# DATA

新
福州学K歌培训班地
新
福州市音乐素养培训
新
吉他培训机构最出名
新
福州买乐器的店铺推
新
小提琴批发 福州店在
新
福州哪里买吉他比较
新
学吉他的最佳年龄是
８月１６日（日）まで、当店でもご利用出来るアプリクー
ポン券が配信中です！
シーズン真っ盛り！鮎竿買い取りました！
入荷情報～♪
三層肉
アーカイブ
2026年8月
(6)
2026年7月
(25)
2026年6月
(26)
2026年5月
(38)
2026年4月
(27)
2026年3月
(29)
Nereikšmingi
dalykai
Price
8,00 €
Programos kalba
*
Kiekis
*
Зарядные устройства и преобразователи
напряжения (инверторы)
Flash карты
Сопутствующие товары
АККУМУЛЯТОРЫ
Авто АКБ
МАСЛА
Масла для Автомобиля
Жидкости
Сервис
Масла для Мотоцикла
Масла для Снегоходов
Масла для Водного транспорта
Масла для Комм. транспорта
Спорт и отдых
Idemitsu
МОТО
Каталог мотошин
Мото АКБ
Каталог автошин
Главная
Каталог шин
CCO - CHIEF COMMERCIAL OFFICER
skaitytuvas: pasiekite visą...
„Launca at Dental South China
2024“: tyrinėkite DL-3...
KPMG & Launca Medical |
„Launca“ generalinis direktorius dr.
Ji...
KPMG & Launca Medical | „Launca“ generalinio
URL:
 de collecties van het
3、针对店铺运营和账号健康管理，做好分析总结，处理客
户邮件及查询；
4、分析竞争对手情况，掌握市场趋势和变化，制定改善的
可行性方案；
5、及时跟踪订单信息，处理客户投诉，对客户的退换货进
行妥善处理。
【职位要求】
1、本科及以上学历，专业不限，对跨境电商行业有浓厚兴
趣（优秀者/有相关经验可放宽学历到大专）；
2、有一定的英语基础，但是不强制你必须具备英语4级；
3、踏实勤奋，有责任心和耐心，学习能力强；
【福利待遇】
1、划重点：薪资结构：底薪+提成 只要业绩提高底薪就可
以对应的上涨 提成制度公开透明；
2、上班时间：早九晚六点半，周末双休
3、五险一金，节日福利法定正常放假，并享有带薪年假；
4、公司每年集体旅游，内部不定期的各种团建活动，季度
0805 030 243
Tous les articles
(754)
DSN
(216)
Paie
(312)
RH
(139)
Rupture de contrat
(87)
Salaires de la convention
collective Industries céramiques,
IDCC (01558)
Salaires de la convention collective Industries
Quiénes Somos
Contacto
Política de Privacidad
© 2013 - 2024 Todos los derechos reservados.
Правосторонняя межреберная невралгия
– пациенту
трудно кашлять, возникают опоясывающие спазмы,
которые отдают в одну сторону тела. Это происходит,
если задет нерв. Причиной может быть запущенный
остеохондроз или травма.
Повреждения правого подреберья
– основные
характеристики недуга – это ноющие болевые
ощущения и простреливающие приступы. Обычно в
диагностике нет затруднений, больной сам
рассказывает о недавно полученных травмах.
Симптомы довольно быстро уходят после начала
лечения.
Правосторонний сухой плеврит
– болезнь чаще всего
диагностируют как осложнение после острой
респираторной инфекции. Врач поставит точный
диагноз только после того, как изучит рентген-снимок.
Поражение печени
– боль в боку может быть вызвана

# PROBLEM
Exactly as they stand, write out all of the entries.

# TASK ANSWER
新
福州学K歌培训班地
新
福州市音乐素养培训
新
吉他培训机构最出名
新
福州买乐器的店铺推
新
小提琴批发 福州店在
新
福州哪里买吉他比较
新
学吉他的最佳年龄是
８月１６日（日）まで、当店でもご利用出来るアプリクー
ポン券が配信中です！
シーズン真っ盛り！鮎竿買い取りました！
入荷情報～♪
三層肉
アーカイブ
2026年8月
(6)
2026年7月
(25)
2026年6月
(26)
2026年5月
(38)
2026年4月
(27)
2026年3月
(29)
Nereikšmingi
dalykai
Price
8,00 €
Programos kalba
*
Kiekis
*
Зарядные устройства и преобразователи
напряжения (инверторы)
Flash карты
Сопутствующие товары
АККУМУЛЯТОРЫ
Авто АКБ
МАСЛА
Масла для Автомобиля
Жидкости
Сервис
Масла для Мотоцикла
Масла для Снегоходов
Масла для Водного транспорта
Масла для Комм. транспорта
Спорт и отдых
Idemitsu
МОТО
Каталог мотошин
Мото АКБ
Каталог автошин
Главная
Каталог шин
CCO - CHIEF COMMERCIAL OFFICER
skaitytuvas: pasiekite visą...
„Launca at Dental South China
2024“: tyrinėkite DL-3...
KPMG & Launca Medical |
„Launca“ generalinis direktorius dr.
Ji...
KPMG & Launca Medical | „Launca“ generalinio
URL:
 de collecties van het
3、针对店铺运营和账号健康管理，做好分析总结，处理客
户邮件及查询；
4、分析竞争对手情况，掌握市场趋势和变化，制定改善的
可行性方案；
5、及时跟踪订单信息，处理客户投诉，对客户的退换货进
行妥善处理。
【职位要求】
1、本科及以上学历，专业不限，对跨境电商行业有浓厚兴
趣（优秀者/有相关经验可放宽学历到大专）；
2、有一定的英语基础，但是不强制你必须具备英语4级；
3、踏实勤奋，有责任心和耐心，学习能力强；
【福利待遇】
1、划重点：薪资结构：底薪+提成 只要业绩提高底薪就可
以对应的上涨 提成制度公开透明；
2、上班时间：早九晚六点半，周末双休
3、五险一金，节日福利法定正常放假，并享有带薪年假；
4、公司每年集体旅游，内部不定期的各种团建活动，季度
0805 030 243
Tous les articles
(754)
DSN
(216)
Paie
(312)
RH
(139)
Rupture de contrat
(87)
Salaires de la convention
collective Industries céramiques,
IDCC (01558)
Salaires de la convention collective Industries
Quiénes Somos
Contacto
Política de Privacidad
© 2013 - 2024 Todos los derechos reservados.
Правосторонняя межреберная невралгия
– пациенту
трудно кашлять, возникают опоясывающие спазмы,
которые отдают в одну сторону тела. Это происходит,
если задет нерв. Причиной может быть запущенный
остеохондроз или травма.
Повреждения правого подреберья
– основные
характеристики недуга – это ноющие болевые
ощущения и простреливающие приступы. Обычно в
диагностике нет затруднений, больной сам
рассказывает о недавно полученных травмах.
Симптомы довольно быстро уходят после начала
лечения.
Правосторонний сухой плеврит
– болезнь чаще всего
диагностируют как осложнение после острой
респираторной инфекции. Врач поставит точный
диагноз только после того, как изучит рентген-снимок.
Поражение печени
– боль в боку может быть вызвана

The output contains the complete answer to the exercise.